I'm gonna have to go with the black tea-infused vodka created by the mad geniuses at Infusions of Grandeur. Yes, I know, I have a long and storied history of eating awful things just to see what they taste like, but that black tea... It was like all the bitter astringency of tea combined with all the hot, sweaty bits of alcohol I don't like, and even now I cringe to think about it.

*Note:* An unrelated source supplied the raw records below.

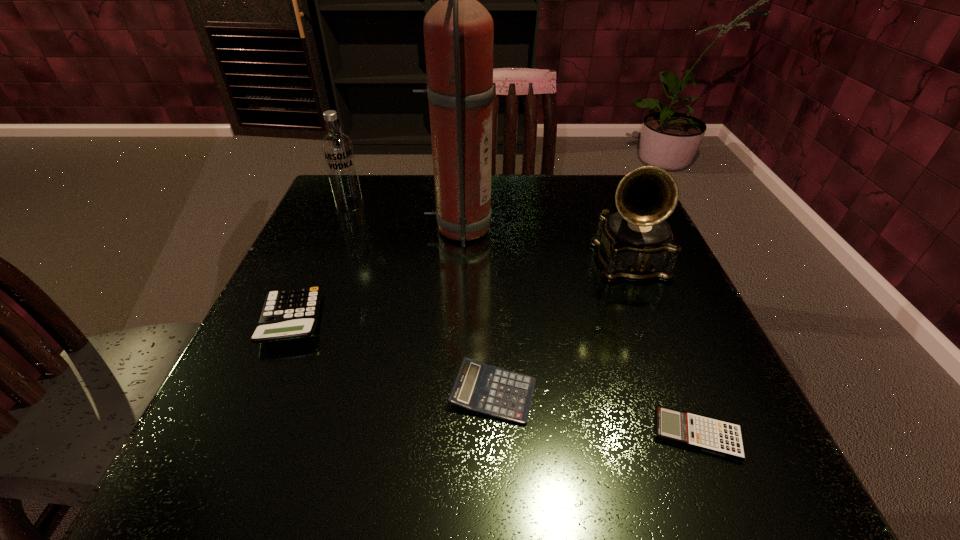 The height and width of the screenshot is (540, 960). Identify the location of free space between the leftmost calculator and the phonograph record. (460, 291).

Image resolution: width=960 pixels, height=540 pixels. Find the location of `vacant area that lies between the tallest object and the leftmost calculator`. vacant area that lies between the tallest object and the leftmost calculator is located at coordinates (375, 274).

Find the location of `empty location between the fire extinguisher and the vodka`. empty location between the fire extinguisher and the vodka is located at coordinates (404, 217).

The width and height of the screenshot is (960, 540). I want to click on free space between the second shortest calculator and the tallest object, so click(476, 311).

The height and width of the screenshot is (540, 960). Find the location of `vacant space in between the vodka and the leftmost calculator`. vacant space in between the vodka and the leftmost calculator is located at coordinates (321, 262).

At what (x,y) coordinates should I click in order to perform the action: click on free area in between the shortest calculator and the tallest object. Please return your answer as a coordinate pair (x, y). This screenshot has width=960, height=540. Looking at the image, I should click on (577, 332).

Locate an element on the screen. The width and height of the screenshot is (960, 540). vacant region between the vodka and the phonograph record is located at coordinates (489, 233).

The width and height of the screenshot is (960, 540). In order to click on free point between the fifth tallest object and the vodka in this screenshot , I will do `click(421, 299)`.

What are the coordinates of `free area in between the second tallest calculator and the leftmost calculator` in the screenshot? It's located at (393, 356).

Image resolution: width=960 pixels, height=540 pixels. I want to click on free space that is in between the shortest object and the second tallest calculator, so click(x=595, y=414). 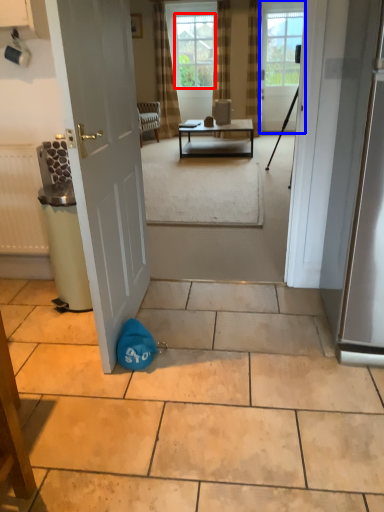 Question: Which object is closer to the camera taking this photo, window screen (highlighted by a red box) or door (highlighted by a blue box)?

Choices:
 (A) window screen
 (B) door

Answer: (B) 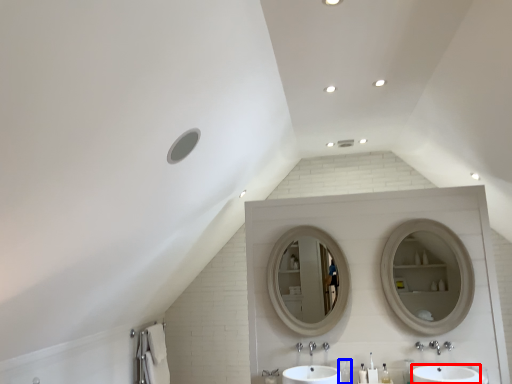 Question: Which object is further to the camera taking this photo, sink (highlighted by a red box) or toiletry (highlighted by a blue box)?

Choices:
 (A) sink
 (B) toiletry

Answer: (B) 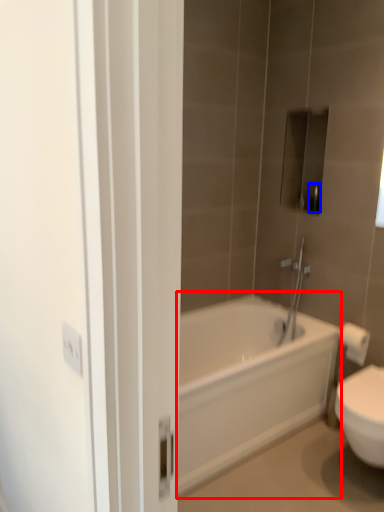 Question: Which point is closer to the camera, bathtub (highlighted by a red box) or toiletry (highlighted by a blue box)?

Choices:
 (A) bathtub
 (B) toiletry

Answer: (A) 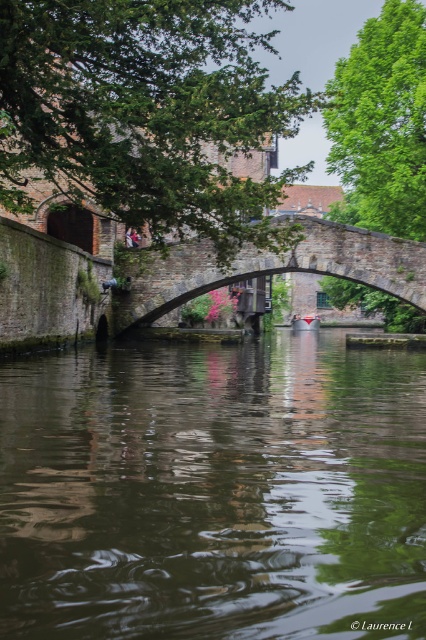 Question: Observing the image, what is the correct spatial positioning of green reflective water at center in reference to stone arch bridge at center?

Choices:
 (A) right
 (B) left

Answer: (B)

Question: Considering the real-world distances, which object is closest to the green reflective water at center?

Choices:
 (A) matte red boat at center
 (B) stone arch bridge at center

Answer: (B)

Question: In this image, where is green reflective water at center located relative to stone arch bridge at center?

Choices:
 (A) above
 (B) below

Answer: (B)

Question: Based on their relative distances, which object is nearer to the matte red boat at center?

Choices:
 (A) green reflective water at center
 (B) stone arch bridge at center

Answer: (B)

Question: Can you confirm if stone arch bridge at center is positioned to the left of matte red boat at center?

Choices:
 (A) no
 (B) yes

Answer: (B)

Question: Which point appears closest to the camera in this image?

Choices:
 (A) (411, 246)
 (B) (42, 636)

Answer: (B) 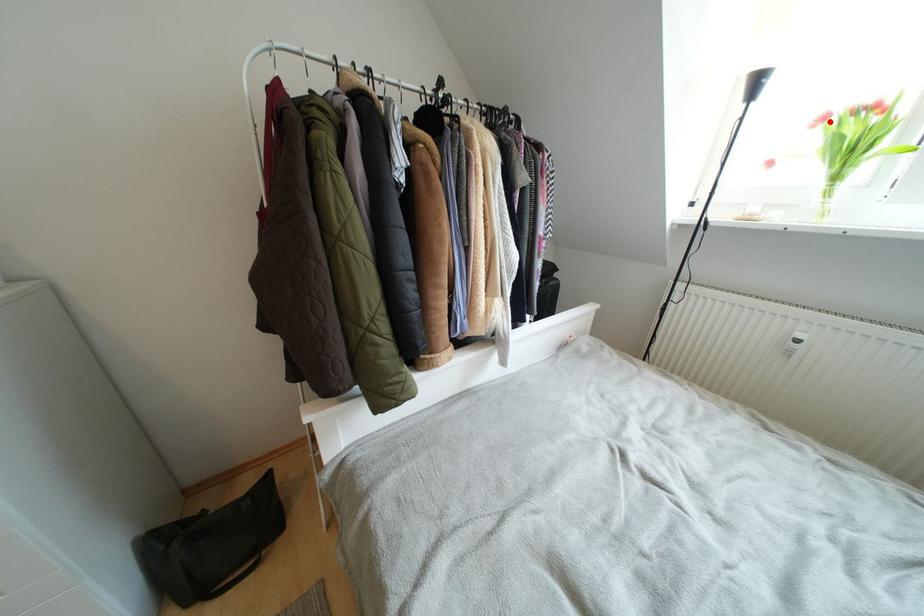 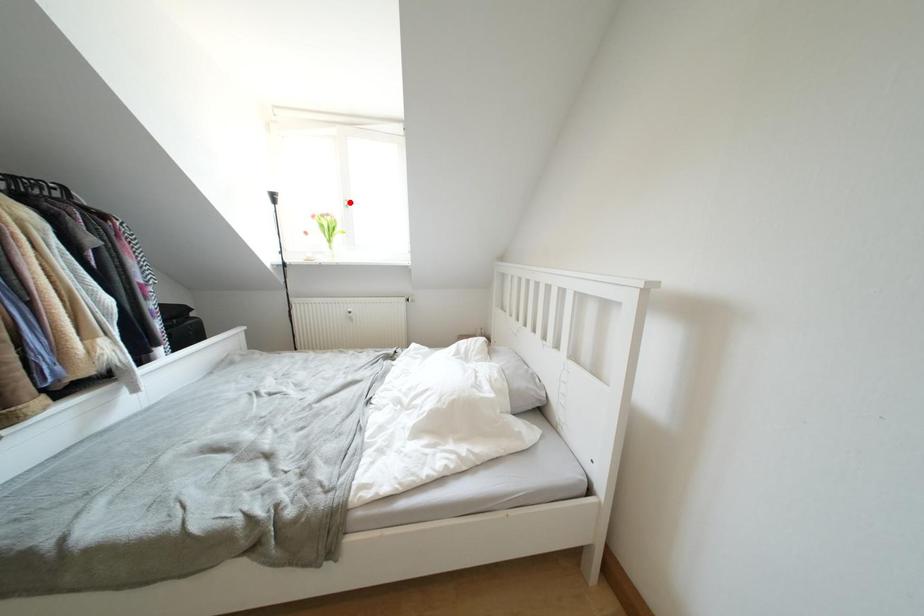 I am providing you with two images of the same scene from different viewpoints. A red point is marked on the first image and another point is marked on the second image. Is the red point in image1 aligned with the point shown in image2?

No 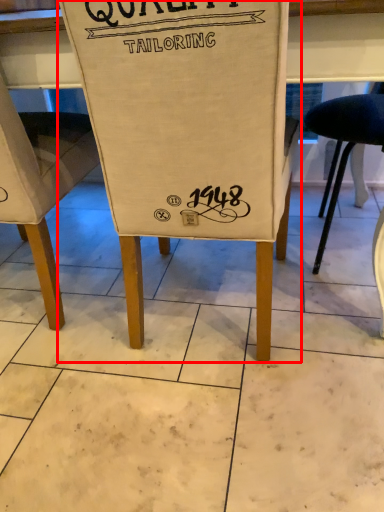 Question: From the image's perspective, what is the correct spatial relationship of chair (annotated by the red box) in relation to chair?

Choices:
 (A) above
 (B) below

Answer: (B)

Actually, no, retract that. The worst thing I ever tasted was Mashed Potato Soda. I'll quote from my own review:"You would think that a bland flavor like Mashed Potato wouldn't be the worst of the bunch, but immediately after the '1... 2... 3... swig!' we had everyone hunched over, gagging. You couldn't even taste the soda - just this fake, overwhelming waxy butter scent, like a cheap vanilla candle you'd scoop out of the K-Mart bargain bin dipped in rancid popcorn butter, spiked with the chemical ammonia scent of artificial sugar. If that was the case, it would fade, but this stuff stuck to your tongue like flypaper, coating it like syrup, so within seconds everyone was being suffocated by the cloying taste and smacking their lips like a dog eating peanut butter. It didn't help. We clutched our throats like we had offended Darth Vader, feeling this mockery of a taste climb onto our tastebuds and hump it while we scrambled for water. Like the green bean casserole, it might have been okay as a carbonated version of the original, but for some unGodly reason they decided to make it sweet. Lord help us." What I didn't mention is that this taste would reappear at random throughout the night, like the Tsavo man-eating lions, thanks to the carbonation involved. One little burp, and your mouth would be refilled with chemical napalm, as though it had never left.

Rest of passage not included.